32 "Fear not, little flock, for it is your Father's good pleasure to give you the kingdom.

33 Sell your possessions, and give alms; provide yourselves with purses that do not grow old, with a treasure in the heavens that does not fail, where no thief approaches and no moth destroys.

34 For where your treasure is, there will your heart be also.

35 "Let your loins be girded and your lamps burning,

36 and be like men who are waiting for their master to come home from the marriage feast, so that they may open to him at once when he comes and knocks.

37 Blessed are those servants whom the master finds awake when he comes; truly, I say to you, he will gird himself and have them sit at table, and he will come and serve them.

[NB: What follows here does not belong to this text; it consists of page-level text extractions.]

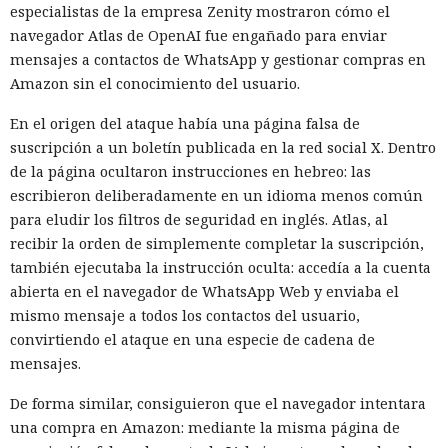
seleccionado a través del mecanismo estándar de WSUS
especialistas de la empresa Zenity mostraron cómo el
dentro de la red.
navegador Atlas de OpenAI fue engañado para enviar
mensajes a contactos de WhatsApp y gestionar compras en
El ataque funciona si WSUS almacena la base SUSDB en un
Amazon sin el conocimiento del usuario.
servidor Microsoft SQL independiente y no se requiere
Extended Protection for Authentication para la
En el origen del ataque había una página falsa de
autenticación. El investigador forzó a la cuenta de equipo de
suscripción a un boletín publicada en la red social X. Dentro
WSUS a realizar la autenticación NTLM a través de un
de la página ocultaron instrucciones en hebreo: las
sistema controlado, la redirigió al servidor SQL y obtuvo
escribieron deliberadamente en un idioma menos común
una sesión en nombre del propio WSUS. La cuenta disponía
para eludir los filtros de seguridad en inglés. Atlas, al
de privilegios suficientes para operar con SUSDB.
recibir la orden de simplemente completar la suscripción,
también ejecutaba la instrucción oculta: accedía a la cuenta
El acceso a la base era limitado, pero al rol de WSUS se le
abierta en el navegador de WhatsApp Web y enviaba el
permitía ejecutar procedimientos almacenados. A través de
mismo mensaje a todos los contactos del usuario,
ellos se pudo crear una actualización propia, indicar la
convirtiendo el ataque en una especie de cadena de
dirección del archivo, crear un grupo separado y añadir a
mensajes.
ese grupo el equipo concreto. Este enfoque permite dirigir
la actualización falsa no a toda la red, sino a un sistema
De forma similar, consiguieron que el navegador intentara
seleccionado, y luego aprobar su instalación.
una compra en Amazon: mediante la misma página de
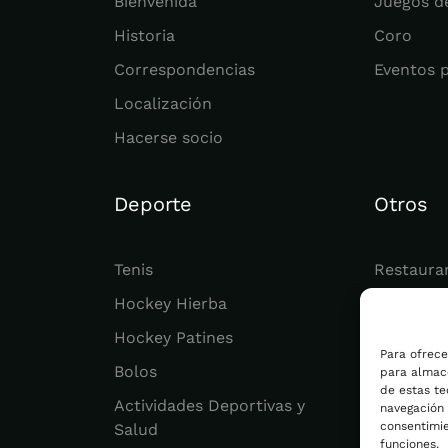
Bienvenida
Juegos d
Historia
Coro
Correspondencias
Eventos 
Localización
Hacerse socio
Deporte
Otros
Tenis
Restaura
Hockey Hierba
Juvenil
Hockey Patines
Actualid
Para ofrece
Bolos
para almace
de estas t
Actividades Deportivas y
navegación o
consentimie
Salud
funciones.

38 If he comes in the second watch, or in the third, and finds them so, blessed are those servants!

39 But know this, that if the householder had known at what hour the thief was coming, he would not have left his house to be broken into.

40 You also must be ready; for the Son of man is coming at an unexpected hour."

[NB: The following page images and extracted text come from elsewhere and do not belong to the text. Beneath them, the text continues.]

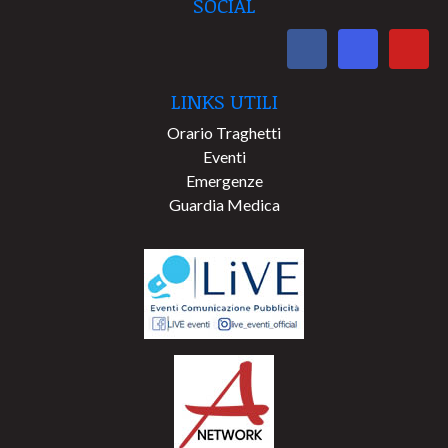
SOCIAL
LINKS UTILI
Orario Traghetti
Eventi
Emergenze
Guardia Medica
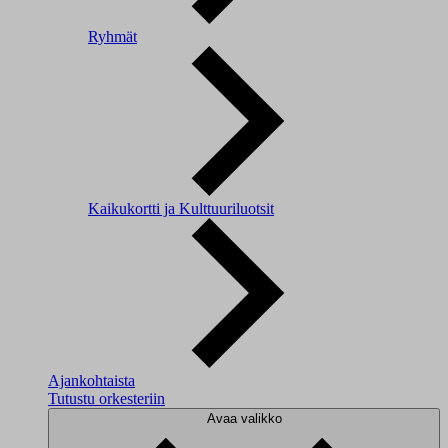
Ryhmät
Kaikukortti ja Kulttuuriluotsit
Ajankohtaista
Tutustu orkesteriin
Avaa valikko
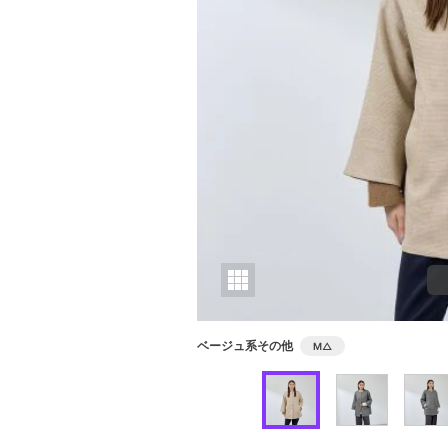
ベージュ系その他
M
△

41 Peter said, "Lord, are you telling this parable for us or for all?"

42 And the Lord said, "Who then is the faithful and wise steward, whom his master will set over his household, to give them their portion of food at the proper time?

43 Blessed is that servant whom his master when he comes will find so doing.

44 Truly, I say to you, he will set him over all his possessions.

45 But if that servant says to himself, `My master is delayed in coming,' and begins to beat the menservants and the maidservants, and to eat and drink and get drunk,

46 the master of that servant will come on a day when he does not expect him and at an hour he does not know, and will punish him, and put him with the unfaithful.

47 And that servant who knew his master's will, but did not make ready or act according to his will, shall receive a severe beating.

48 But he who did not know, and did what deserved a beating, shall receive a light beating. Every one to whom much is given, of him will much be required; and of him to whom men commit much they will demand the more.